Soviel erstmal dazu.

14 Kommentare:

michael matschie hat gesagt…

Zum Thema Wahrheit fällt mir doch gleich eine Menge ein. z.B. du verträgst die Wahrheit doch gar nicht oder auch wer zugibt die Wahrheit nicht zu kennen, ist ihr auf einmal viel näher. Aber ich möchte mir auf ein Zitat von Ändy beschränken.
„Satz (1) definiert „Wahr“ einfach als Übereinstimmung mit der Realität, was sehr einleuchtend ist. D. h., der Wahrheitswert einer Aussage wird durch den Vergleich der Behauptung der Aussage mit der Realität bestimmt.“

Eine kleine Geschichte. Eine schizophrene Frau wird ins Krankenhaus von Parma eingeliefert. Da es aber im Krankenhaus keinen kompetenten Arzt gibt, der sich näher mit der Frau beschäftigen kann, soll sie mit dem Krankenwagen nach Rom gefahren werden, wo man ihr helfen kann. Als die Pfleger kommen um sie zum nach Rom zu bringen, wurde die Frau hysterisch, sie setzte sich zum Wehr, wurde ausfällig und behauptete eine andere zu sein. Man musste ihr sogar ein Beruhigungsmittel injizierten damit sie in den Krankenwagen gebracht werden konnte. Auf der halben Strecke zwischen Parma und Rom wurde der Krankenwagen von der Polizei angehalten. Die falsche Frau wurde nach Rom gebracht. Ich möchte nicht auf den tragischen Irrtum hinaus. Mir ist vielmehr daran gelegen, dass jede Reaktion der Frau als weiter Beweis für ihre Schizophrenität galt. Und so entstehen Realitäten.

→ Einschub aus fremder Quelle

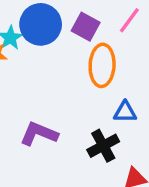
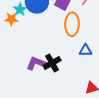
black cross: (103, 146) -> (52, 63), moved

Lieber André, du siehst eine passende Übereinstimmung mit der Realität ist absolut subjektiv. Man sollte Realität nicht im Singular benutzen, es ist schlicht irreführend.

georg hat gesagt…

Ich muss dem Michau zustimmen. Doch zunächst mal wieder Respekt an den André: Du scheinst ein unfehlbares Talent zu besitzen, ständig die heftigsten und schwierigsten Diskussionen loszutreten, die man sich vorstellen kann. Vom Wesen der Wahrheit zum Beispiel, oder besser: Was ist Wahrheit? Wie ist sie zu definieren und inwiefern nimmt eben diese Definition sich selbst schon vorweg?

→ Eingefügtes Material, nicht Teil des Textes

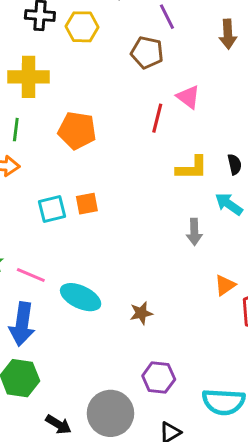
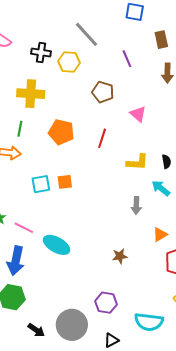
brown pentagon: (147, 53) -> (103, 92), moved
red line: (157, 118) -> (102, 138), moved
orange triangle: (225, 285) -> (160, 234), moved
brown star: (141, 313) -> (120, 256), moved

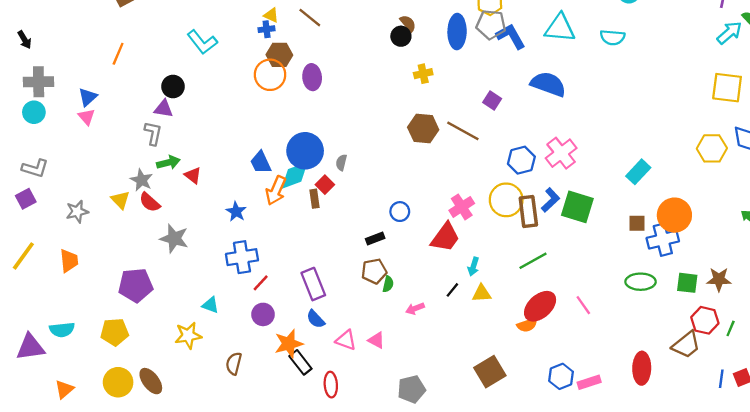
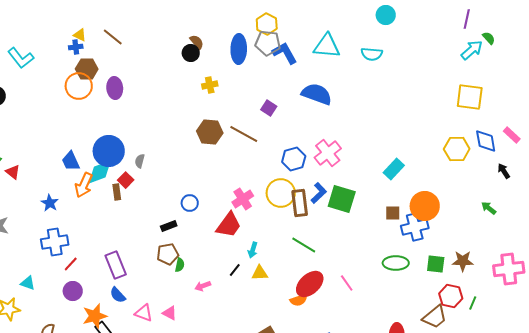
green line: (533, 261) -> (304, 245), turned 60

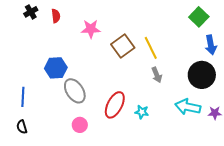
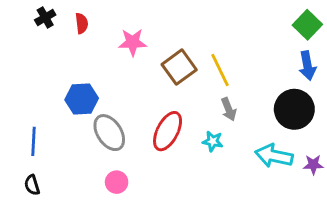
green square: (199, 17) -> (307, 25), moved
red ellipse: (115, 105) -> (168, 131), moved
cyan star: (142, 112) -> (213, 141), moved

Ich habe viel zu wenig gelesen und mein kleines Köpflein ist viel zu oft viel zu weit entfernt, konstruktiv an diesem philosophischen Dilemma eine zumindest für mich selber zutreffende Wahrheitsdefinition zu erstellen. Deshalb nur soviel: Der Mensch betrachtet die Welt und baut sich aus den dadurch gewonnenen Erkenntnissen eine Realität. An dieser misst er Wahres und Unwahres. Da er in stetem Austausch mit seinen Mitmenschen steht, versucht er eine allgemeine, also über seine Grenzen hinweggehende Realität zu kreieren. Dies nennt er Wissenschaft, da er sich seiner Realität (Wahrheit) erst durch Falsifizierung (Überprüfung, kritische Auseinandersetzung) anderer Menschen sicher werden kann. Dieser Schritt kann niemals endgültig sein, denn nur was wir beobachten, existiert, und nur immer dann für den Moment der Beobachtung und des Begreifens. Alles besteht somit aus subjektiven Annahmen, die ständig neu begründet werden müssen und sich womöglich verändern.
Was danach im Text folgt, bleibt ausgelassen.